- What are some ways your body cools you down when you get too hot? How might other animals, like dogs, cool down when overheated? Now think about plants. How might they cool down? How much of a problem do you think overheating might be to a plant?
- Sketch a picture of a plant, roots included. Use arrows to indicate the plant parts through which water enters. Make a guess: From which plant parts do you think water can leave? Use arrows to indicate your guess. When a plant is thirsty, what physical changes do plants undergo? Which parts of the plant show the earliest signs of dehydration? Indicate these parts on your sketch. Then use a sentence or two to describe what kinds of changes you might observe.

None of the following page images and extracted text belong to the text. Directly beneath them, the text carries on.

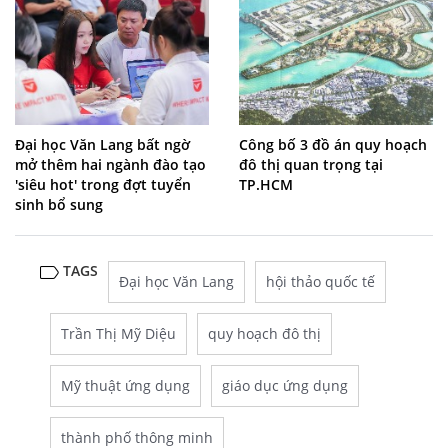
Đại học Văn Lang bất ngờ
Công bố 3 đồ án quy hoạch
mở thêm hai ngành đào tạo
đô thị quan trọng tại
'siêu hot' trong đợt tuyển
TP.HCM
sinh bổ sung
TAGS
Đại học Văn Lang
hội thảo quốc tế
Trần Thị Mỹ Diệu
quy hoạch đô thị
Mỹ thuật ứng dụng
giáo dục ứng dụng
thành phố thông minh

- What are stomata? Where can they be found? List two types of changes that trigger stomata to open or close.
- When open, what do stomata take in?
- In sweltering heat, how can plants use their stomata to cool down?
- How many plant species did Renée Marchin Prokopavicius and her team study? How were one-half of the plants treated differently from the other half?
- In this study, which plants coped with the greenhouse “heat wave” without suffering leaf damage? What two species suffered the greatest leaf damage and why?
- Why does David Breshears suggest repeating the experiment elsewhere?
- What was the “hopeful lesson” that Marchin learned?
- How did the scientists in this study predict climate change would affect the frequency of plant dehydration? If their predictions are correct, what other types of life forms would likely be affected as a result? Consider how you use plants in your day-to-day life. List two specific ways that such a change might impact you.
- Describe the characteristics of places where plants are likely to suffer the most. Use findings from this study to support your answer. Now consider the plants living in your area. Describe the climate and geography of the area in which you live. Based on what you’ve learned, how might the plants in your area be affected by increased average temperatures?
- The density of stomata can affect the rate at which plants lose water. How would you expect plants with higher stomata density to compare with plants with lower stomata density? Explain your answer. On most plants, stomata density is higher on the underside of leaves. The topside of leaves typically has fewer stomata per unit of area. What advantages do you think this gives the plant? What potential problems might this help the plant avoid?